Selon l'administration pénitentiaire, le chiffre est en constante augmentation. Il a été multiplié par huit en dix ans.

Un couloir dans la prison de Fresnes (Val-de-Marne), le 11 janvier 2018.
Un couloir dans la prison de Fresnes (Val-de-Marne), le 11 janvier 2018. (STEPHANE DE SAKUTIN / AFP)

Les détenus français sont de plus en plus connectés. Plus de 40 000 téléphones et accessoires (chargeurs, cartes SIM...) ont été saisis dans les 180 prisons françaises en 2017, a indiqué, mardi 21 août, la Direction de l'administration pénitentiaire (DAP). Ce chiffre est en hausse constante depuis dix ans, précise l'administration. Dix ans plus tôt, en 2007, les agents pénitentiaires avaient saisi 4 977 téléphones et accessoires, soit huit fois moins.

Les appareils entrent facilement en prison, par projection dans les cours de promenade ou via les parloirs par des proches, et circulent en détention à la faveur de divers trafics.

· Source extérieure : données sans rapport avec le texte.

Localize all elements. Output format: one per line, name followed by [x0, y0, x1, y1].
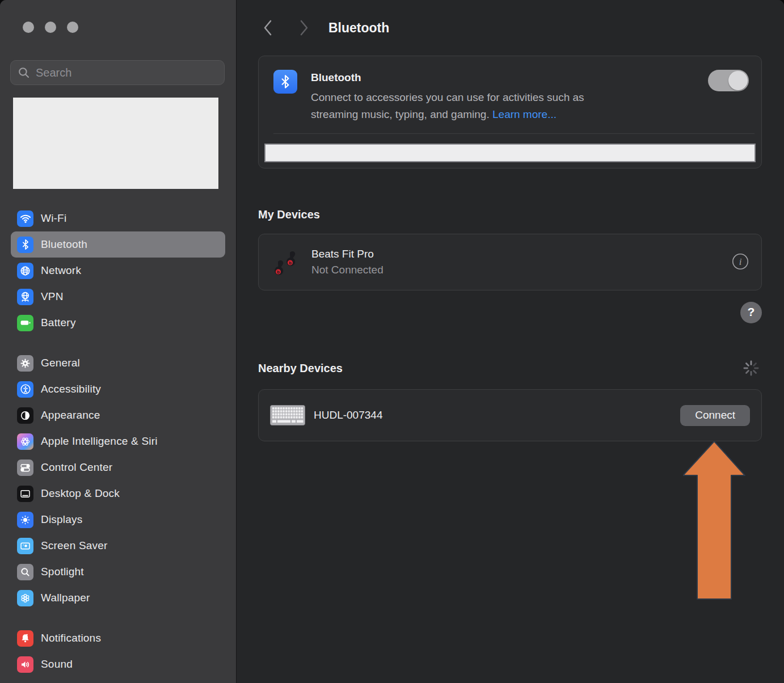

Ils sont "de plus en plus petits", "certains contiennent très peu de métal et sont pratiquement indétectables", selon des sources syndicales. 

Brouillage et installation de téléphones fixes

Pour la DAP, cette hausse constante est liée à plusieurs éléments. Tout d'abord, le nombre de détenus ne cesse d'augmenter (près de 70 000 en fin d'année). Ensuite, il y a davantage de téléphones en circulation dans les prisons. Et enfin, ces appareils sont mieux repérés. Pour lutter contre leur prolifération, la ministre de la Justice Nicole Belloubet a annoncé, en janvier, le déblocage d'une enveloppe de 15 millions d'euros. Il s'agit de "garantir un brouillage effectif" des portables et d'installer 50 000 téléphones fixes dans les prisons. L'objectif est ne pas couper les détenus de leurs proches et favoriser la réinsertion.

Les fuites d'images prises en détention font fureur sur les réseaux sociaux. Mi-août, une enquête a été ouverte après la diffusion de photos et d'une vidéo du rappeur Kaaris, incarcéré à Fresnes (Val-de-Marne) après la rixe avec son rival Booba à Orly. Fin juillet, un surveillant de la maison d'arrêt de Nanterre (Hauts-de-Seine), soupçonné d'avoir introduit dix téléphones portables dans l'établissement, a été mis en examen et suspendu de ses fonctions.